現場の裏話:揉めるのは文章力より「決まった範囲」
よくある場面
ある理事会でエントランス改修について「前向きに進めよう」という発言がありました。AIは会話を「改修を進める方針で合意」と要約しましたが、実際に決まったのは複数案を比較することだけでした。議長が「発注、業者選定、予算承認のどこまでが今日の決議か」を確認し、議事録は「比較資料を作成し次回協議」に修正されました。
この差は費用負担や住民説明では大きな違いになります。

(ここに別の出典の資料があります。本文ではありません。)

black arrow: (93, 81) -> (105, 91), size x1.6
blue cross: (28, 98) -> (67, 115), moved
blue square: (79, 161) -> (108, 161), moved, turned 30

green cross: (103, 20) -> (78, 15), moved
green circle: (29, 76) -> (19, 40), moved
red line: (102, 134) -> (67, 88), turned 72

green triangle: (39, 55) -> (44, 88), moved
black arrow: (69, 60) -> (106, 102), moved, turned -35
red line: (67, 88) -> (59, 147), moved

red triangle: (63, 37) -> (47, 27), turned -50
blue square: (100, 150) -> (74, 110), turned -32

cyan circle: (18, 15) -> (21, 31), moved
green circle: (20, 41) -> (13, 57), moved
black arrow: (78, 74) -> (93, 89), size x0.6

AIの要約を信じるより、5区分を埋めながら議長に問い返すほうが実務に効きます。
AI議事録を使わないほうがよいケース
個人間紛争、滞納や立退き、事故・漏水の責任追及、契約解除、訴訟の可能性がある案件ではAIへの入力を避けます。AI出力を証拠や正式な承認記録として扱うのも不適切です。音声認識には誤認識があり、固有名詞、数字、否定表現を取り違えます。重要案件は出席者が要点を確認し、専門家に相談してください。
管理会社が指定するシステムや組合承認済みのアカウントを使う場合も、保存場所と権限を確認します。退任後のアカウント削除まで決めておきましょう。

よくある質問
Q1. AI議事録をそのまま配布できますか?
できません。AI出力は下書きです。書記と議長が原メモ、決議、個人情報、公開範囲を確認します。

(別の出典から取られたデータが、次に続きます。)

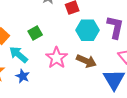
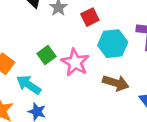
pink star: (57, 58) -> (75, 62), moved

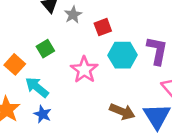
green square: (47, 55) -> (45, 49), moved
brown arrow: (116, 83) -> (122, 112), moved

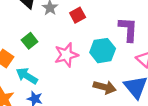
cyan hexagon: (123, 55) -> (103, 51), moved
pink star: (84, 70) -> (66, 55), turned 30

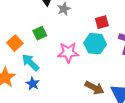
red square: (78, 15) -> (102, 22), moved
cyan hexagon: (103, 51) -> (95, 44), moved

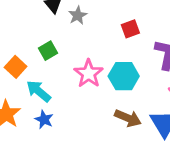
cyan hexagon: (95, 44) -> (124, 76), moved
pink star: (68, 52) -> (89, 73), turned -30

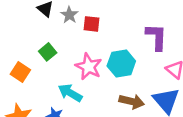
red square: (130, 29) -> (91, 24), moved, turned 36
cyan arrow: (39, 91) -> (70, 93), moved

Q2. 法令をPerplexityに質問できますか?
条文候補や論点探しには使えますが、規約解釈や議決要件の確定はできません。原文と専門家の確認が必要です。
Q3. 録音は必須ですか?
必須とは限りません。録音する場合は目的、利用範囲、保存期間を事前に周知します。
Q4. 住戸番号を伏せれば入力できますか?
状況の組合せで特定される場合があります。氏名以外も一般化し、入力を最小限にします。
Q5. 修繕費や業者をAIに比較させられますか?
公開可能な条件整理に限定し、未公開見積や契約情報は慎重に扱います。品質、安全、金額、契約は人が判断します。
まとめ:AIは議事録係ではなく確認漏れを減らす補助役
マンション管理組合 議事録 AIの実務で大切なのは派手な自動化ではありません。録音前に周知し、入力前に匿名化し、出力を「決議事項/継続検討/担当・期限/居住者周知/専門家確認」の5区分に分け、最後は議長が確認する。この流れを毎回同じにすることで、新任書記でも品質を安定させられます。
AIは管理規約や区分所有法の解釈、議決要件、修繕・費用・契約・安全の最終判断を担えません。短縮できた時間を、読み上げ確認、住民への説明、専門家への相談に回してください。